Start with the free Community plan, create an API key, and test requests through Lakera’s API or playground. Most teams begin in monitoring mode before they block anything.
How long does it take to set up?
For a simple chatbot or assistant, setup can take hours, not weeks. More complex agent systems take longer because teams usually decide where to place checks across multiple steps.
Does Lakera Guard work with OpenAI, Anthropic, and other models?
Yes. Lakera positions Guard as model-agnostic, so it can sit in front of different LLM providers and self-hosted models.
Is there a free plan?
Yes. The Community tier is free and includes 10,000 requests per month with prompts up to 8,000 tokens.
Can I self-host Lakera Guard?
Yes, on the Enterprise plan. That option is aimed at organizations with stricter compliance, privacy, or data residency requirements.
How fast is Lakera Guard?
Lakera says many requests complete in under 50ms, with low enough latency for production chat and agent use cases. Actual performance depends on architecture and deployment setup.
What kinds of attacks can it catch?
It focuses on direct and indirect prompt injection, jailbreaks, prompt leakage, sensitive data exposure, unsafe content, and suspicious links. It is especially relevant for RAG systems and agents with tool access.

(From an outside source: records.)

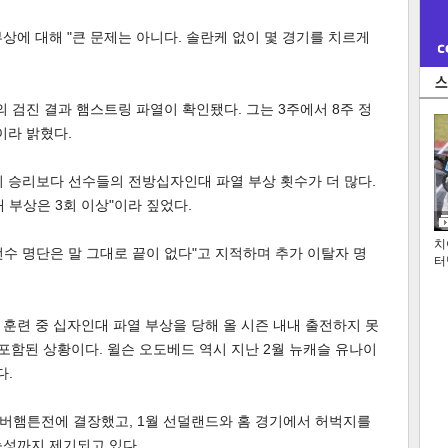
상에 대해 "큰 문제는 아니다. 솔란케 없이 몇 경기를 치르게
 검진 결과 햄스트링 파열이 확인됐다. 그는 3주에서 8주 정
이라 밝혔다.
 경기 승리보다 선수들의 전방십자인대 파열 부상 횟수가 더 많다.
대 부상은 3회 이상"이라 짚었다.
치
수 명단은 말 그대로 끝이 없다"고 지적하며 추가 이탈자 명
터
훈련 중 십자인대 파열 부상을 당해 올 시즌 내내 출전하지 못
 포함된 상황이다. 윌슨 오도베드 역시 지난 2월 뉴캐슬 유나이
다.
버햄튼전에 결장했고, 1월 선덜랜드와 홈 경기에서 허벅지를
능성까지 제기되고 있다.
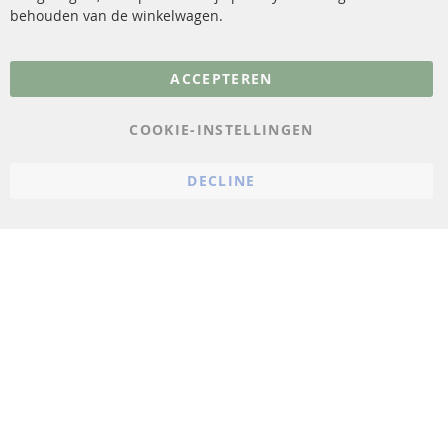
behouden van de winkelwagen.
Meer links
ACCEPTEREN
Gegevensbescherming
AGB
COOKIE-INSTELLINGEN
Annuleringsvoorwaarden
DECLINE
Impressum
Cookie-instellingen
© 2023 ConTra Automotive GmbH. All Rights Reserved.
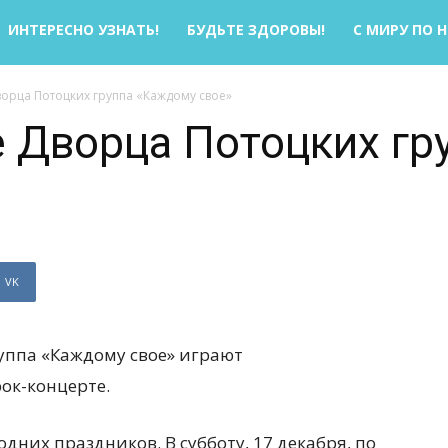
ИНТЕРЕСНО УЗНАТЬ!
БУДЬТЕ ЗДОРОВЫ!
С МИРУ ПО 
ворца Потоцких группа «Каждому свое»
е Дворца Потоцких г
VK
уппа «Каждому свое» играют
ок-концерте.
дних праздников. В субботу, 17 декабря, по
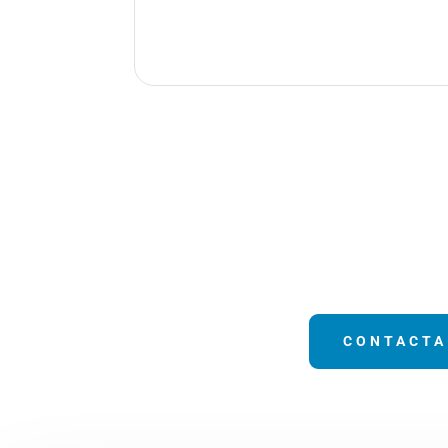
CONTACTA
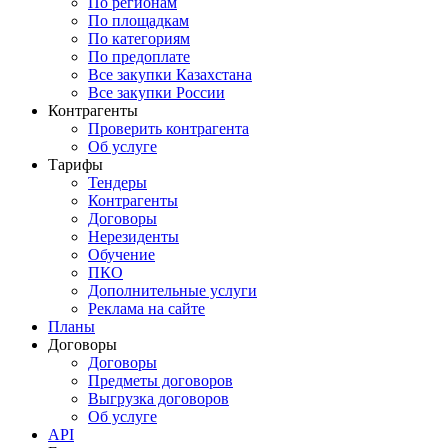
По регионам
По площадкам
По категориям
По предоплате
Все закупки Казахстана
Все закупки России
Контрагенты
Проверить контрагента
Об услуге
Тарифы
Тендеры
Контрагенты
Договоры
Нерезиденты
Обучение
ПКО
Дополнительные услуги
Реклама на сайте
Планы
Договоры
Договоры
Предметы договоров
Выгрузка договоров
Об услуге
API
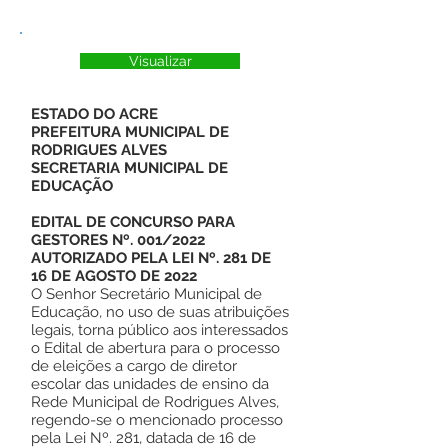
Visualizar
ESTADO DO ACRE
PREFEITURA MUNICIPAL DE
RODRIGUES ALVES
SECRETARIA MUNICIPAL DE
EDUCAÇÃO
EDITAL DE CONCURSO PARA
GESTORES Nº. 001/2022
AUTORIZADO PELA LEI Nº. 281 DE
16 DE AGOSTO DE 2022
O Senhor Secretário Municipal de
Educação, no uso de suas atribuições
legais, torna público aos interessados
o Edital de abertura para o processo
de eleições a cargo de diretor
escolar das unidades de ensino da
Rede Municipal de Rodrigues Alves,
regendo-se o mencionado processo
pela Lei Nº. 281, datada de 16 de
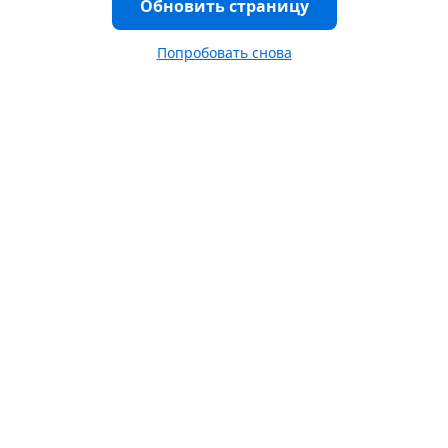
Обновить страницу
Попробовать снова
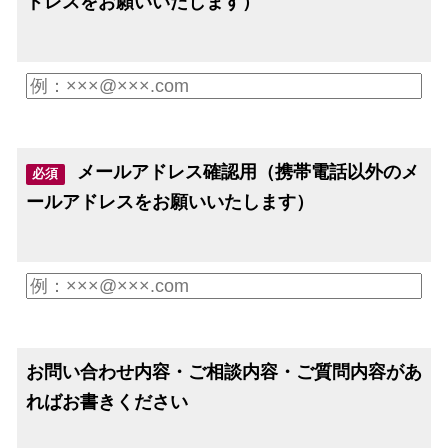
ドレスをお願いいたします）
メールアドレス確認用（携帯電話以外のメ
必須
ールアドレスをお願いいたします）
お問い合わせ内容・ご相談内容・ご質問内容があ
ればお書きください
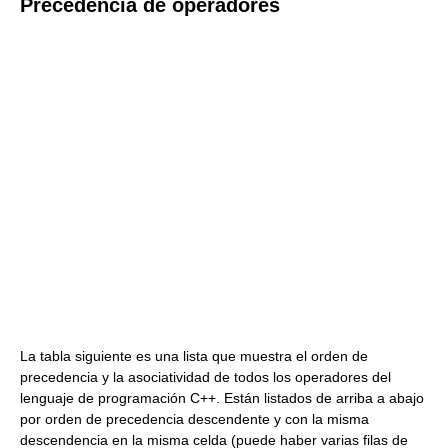
Precedencia de operadores
La tabla siguiente es una lista que muestra el orden de
precedencia y la asociatividad de todos los operadores del
lenguaje de programación C++. Están listados de arriba a abajo
por orden de precedencia descendente y con la misma
descendencia en la misma celda (puede haber varias filas de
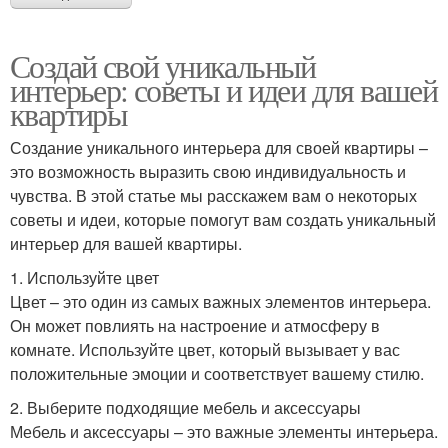
Создай свой уникальный
интерьер: советы и идеи для вашей
квартиры
Создание уникального интерьера для своей квартиры –
это возможность выразить свою индивидуальность и
чувства. В этой статье мы расскажем вам о некоторых
советы и идеи, которые помогут вам создать уникальный
интерьер для вашей квартиры.
1. Используйте цвет
Цвет – это один из самых важных элементов интерьера.
Он может повлиять на настроение и атмосферу в
комнате. Используйте цвет, который вызывает у вас
положительные эмоции и соответствует вашему стилю.
2. Выберите подходящие мебель и аксессуары
Мебель и аксессуары – это важные элементы интерьера.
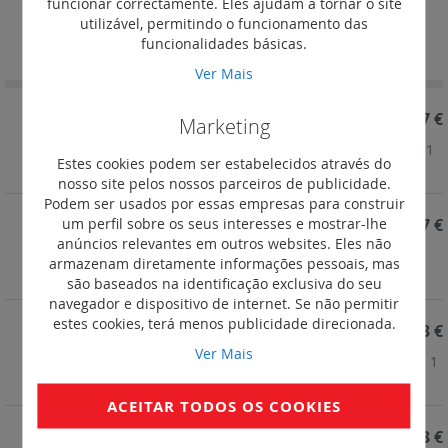
funcionar correctamente. Eles ajudam a tornar o site
utilizável, permitindo o funcionamento das
Definir
Ordenar por
funcionalidades básicas.
Ordenação
Decrescent
Ver Mais
REF. 412925
20,77 €
Marketing
Sinalizadores LED - branco - simples 12/48 V~/= - 1
Estes cookies podem ser estabelecidos através do
módulo
nosso site pelos nossos parceiros de publicidade.
Podem ser usados por essas empresas para construir
um perfil sobre os seus interesses e mostrar-lhe
REF. 412924
20,77 €
anúncios relevantes em outros websites. Eles não
Sinalizadores LED -azul - simples 12/48V~/= - 1
armazenam diretamente informações pessoais, mas
módulo
são baseados na identificação exclusiva do seu
navegador e dispositivo de internet. Se não permitir
estes cookies, terá menos publicidade direcionada.
REF. 412923
20,93 €
Ver Mais
Sinalizadores LED - amarelo - simples 12/48V~/= - 1
módulo
ACEITAR TODOS OS COOKIES
REF. 412922
20,93 €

Does Lakera Guard support multiple languages?
Yes. Lakera says it supports 100+ languages and can detect cross-language attack patterns.
Is Lakera Guard good for RAG applications?
Yes, this is one of its strongest fits. It can be used to screen user queries, retrieved documents, and model outputs so poisoned context does not turn into model instructions.
What are Lakera Guard’s biggest limitations?
The biggest ones we found are enterprise pricing opacity and mixed third-party benchmark results in some categories. It is also a focused runtime security product, not a full governance platform.
Who is Lakera Guard best for?
Teams shipping AI systems into production, especially customer-facing apps, internal copilots, and agents with access to tools or sensitive data. If your AI app can cause a real incident, Lakera Guard is in the category of tools worth evaluating early.